Collected data entries
■ ■ ■ ■ ■

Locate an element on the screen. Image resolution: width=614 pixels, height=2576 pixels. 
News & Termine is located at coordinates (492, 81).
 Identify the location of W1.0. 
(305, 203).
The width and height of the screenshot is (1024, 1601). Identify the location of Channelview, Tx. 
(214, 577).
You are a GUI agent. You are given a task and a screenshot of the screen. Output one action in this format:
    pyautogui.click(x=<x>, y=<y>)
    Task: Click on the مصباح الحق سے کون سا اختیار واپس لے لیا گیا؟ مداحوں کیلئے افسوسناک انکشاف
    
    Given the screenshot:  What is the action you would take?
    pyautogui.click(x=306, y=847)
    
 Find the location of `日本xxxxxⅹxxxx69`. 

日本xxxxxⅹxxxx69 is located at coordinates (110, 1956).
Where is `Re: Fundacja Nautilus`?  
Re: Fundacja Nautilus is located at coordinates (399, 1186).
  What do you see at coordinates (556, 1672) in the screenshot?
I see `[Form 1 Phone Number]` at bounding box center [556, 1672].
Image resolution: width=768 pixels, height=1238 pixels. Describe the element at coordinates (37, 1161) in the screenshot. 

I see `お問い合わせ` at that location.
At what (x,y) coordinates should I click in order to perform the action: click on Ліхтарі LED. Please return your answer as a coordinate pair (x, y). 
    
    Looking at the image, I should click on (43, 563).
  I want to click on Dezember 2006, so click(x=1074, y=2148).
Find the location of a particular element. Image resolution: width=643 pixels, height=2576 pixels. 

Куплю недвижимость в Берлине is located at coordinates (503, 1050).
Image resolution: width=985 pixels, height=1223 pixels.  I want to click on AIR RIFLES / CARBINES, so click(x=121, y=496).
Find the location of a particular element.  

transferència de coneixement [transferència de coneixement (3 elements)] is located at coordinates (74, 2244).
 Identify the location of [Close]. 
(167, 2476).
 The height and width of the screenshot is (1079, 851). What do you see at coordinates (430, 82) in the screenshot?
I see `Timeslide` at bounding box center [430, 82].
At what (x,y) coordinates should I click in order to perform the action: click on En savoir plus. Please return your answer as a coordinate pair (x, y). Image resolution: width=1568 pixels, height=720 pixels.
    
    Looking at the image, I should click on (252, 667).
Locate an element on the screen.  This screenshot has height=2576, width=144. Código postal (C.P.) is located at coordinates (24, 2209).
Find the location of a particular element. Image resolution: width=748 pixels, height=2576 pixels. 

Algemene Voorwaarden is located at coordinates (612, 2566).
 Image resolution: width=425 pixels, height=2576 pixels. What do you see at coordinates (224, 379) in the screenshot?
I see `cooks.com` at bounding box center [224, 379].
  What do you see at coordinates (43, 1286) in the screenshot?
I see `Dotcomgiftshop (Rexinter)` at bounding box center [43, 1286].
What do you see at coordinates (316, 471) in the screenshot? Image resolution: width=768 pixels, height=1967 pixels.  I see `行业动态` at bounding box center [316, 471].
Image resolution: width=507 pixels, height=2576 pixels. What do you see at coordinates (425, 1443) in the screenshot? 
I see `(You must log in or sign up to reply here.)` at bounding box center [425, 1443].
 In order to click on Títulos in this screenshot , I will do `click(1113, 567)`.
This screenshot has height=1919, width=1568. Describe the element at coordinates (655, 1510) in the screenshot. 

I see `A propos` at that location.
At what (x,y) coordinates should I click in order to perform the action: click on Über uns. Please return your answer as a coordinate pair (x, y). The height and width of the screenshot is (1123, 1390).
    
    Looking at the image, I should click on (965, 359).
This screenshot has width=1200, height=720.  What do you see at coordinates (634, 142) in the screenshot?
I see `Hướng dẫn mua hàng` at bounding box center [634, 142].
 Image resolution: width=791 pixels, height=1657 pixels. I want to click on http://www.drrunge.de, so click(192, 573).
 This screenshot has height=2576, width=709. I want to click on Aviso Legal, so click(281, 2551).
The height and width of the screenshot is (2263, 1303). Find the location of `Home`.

■ ■ ■ ■ ■

=== TASK DETAILS ===
Your task is to print all of the records exactly.

=== SOLUTION FOR THIS PROBLEM ===
Locate an element on the screen. Image resolution: width=614 pixels, height=2576 pixels. 
News & Termine is located at coordinates (492, 81).
 Identify the location of W1.0. 
(305, 203).
The width and height of the screenshot is (1024, 1601). Identify the location of Channelview, Tx. 
(214, 577).
You are a GUI agent. You are given a task and a screenshot of the screen. Output one action in this format:
    pyautogui.click(x=<x>, y=<y>)
    Task: Click on the مصباح الحق سے کون سا اختیار واپس لے لیا گیا؟ مداحوں کیلئے افسوسناک انکشاف
    
    Given the screenshot:  What is the action you would take?
    pyautogui.click(x=306, y=847)
    
 Find the location of `日本xxxxxⅹxxxx69`. 

日本xxxxxⅹxxxx69 is located at coordinates (110, 1956).
Where is `Re: Fundacja Nautilus`?  
Re: Fundacja Nautilus is located at coordinates (399, 1186).
  What do you see at coordinates (556, 1672) in the screenshot?
I see `[Form 1 Phone Number]` at bounding box center [556, 1672].
Image resolution: width=768 pixels, height=1238 pixels. Describe the element at coordinates (37, 1161) in the screenshot. 

I see `お問い合わせ` at that location.
At what (x,y) coordinates should I click in order to perform the action: click on Ліхтарі LED. Please return your answer as a coordinate pair (x, y). 
    
    Looking at the image, I should click on (43, 563).
  I want to click on Dezember 2006, so click(x=1074, y=2148).
Find the location of a particular element. Image resolution: width=643 pixels, height=2576 pixels. 

Куплю недвижимость в Берлине is located at coordinates (503, 1050).
Image resolution: width=985 pixels, height=1223 pixels.  I want to click on AIR RIFLES / CARBINES, so click(x=121, y=496).
Find the location of a particular element.  

transferència de coneixement [transferència de coneixement (3 elements)] is located at coordinates (74, 2244).
 Identify the location of [Close]. 
(167, 2476).
 The height and width of the screenshot is (1079, 851). What do you see at coordinates (430, 82) in the screenshot?
I see `Timeslide` at bounding box center [430, 82].
At what (x,y) coordinates should I click in order to perform the action: click on En savoir plus. Please return your answer as a coordinate pair (x, y). Image resolution: width=1568 pixels, height=720 pixels.
    
    Looking at the image, I should click on (252, 667).
Locate an element on the screen.  This screenshot has height=2576, width=144. Código postal (C.P.) is located at coordinates (24, 2209).
Find the location of a particular element. Image resolution: width=748 pixels, height=2576 pixels. 

Algemene Voorwaarden is located at coordinates (612, 2566).
 Image resolution: width=425 pixels, height=2576 pixels. What do you see at coordinates (224, 379) in the screenshot?
I see `cooks.com` at bounding box center [224, 379].
  What do you see at coordinates (43, 1286) in the screenshot?
I see `Dotcomgiftshop (Rexinter)` at bounding box center [43, 1286].
What do you see at coordinates (316, 471) in the screenshot? Image resolution: width=768 pixels, height=1967 pixels.  I see `行业动态` at bounding box center [316, 471].
Image resolution: width=507 pixels, height=2576 pixels. What do you see at coordinates (425, 1443) in the screenshot? 
I see `(You must log in or sign up to reply here.)` at bounding box center [425, 1443].
 In order to click on Títulos in this screenshot , I will do `click(1113, 567)`.
This screenshot has height=1919, width=1568. Describe the element at coordinates (655, 1510) in the screenshot. 

I see `A propos` at that location.
At what (x,y) coordinates should I click in order to perform the action: click on Über uns. Please return your answer as a coordinate pair (x, y). The height and width of the screenshot is (1123, 1390).
    
    Looking at the image, I should click on (965, 359).
This screenshot has width=1200, height=720.  What do you see at coordinates (634, 142) in the screenshot?
I see `Hướng dẫn mua hàng` at bounding box center [634, 142].
 Image resolution: width=791 pixels, height=1657 pixels. I want to click on http://www.drrunge.de, so click(192, 573).
 This screenshot has height=2576, width=709. I want to click on Aviso Legal, so click(281, 2551).
The height and width of the screenshot is (2263, 1303). Find the location of `Home`.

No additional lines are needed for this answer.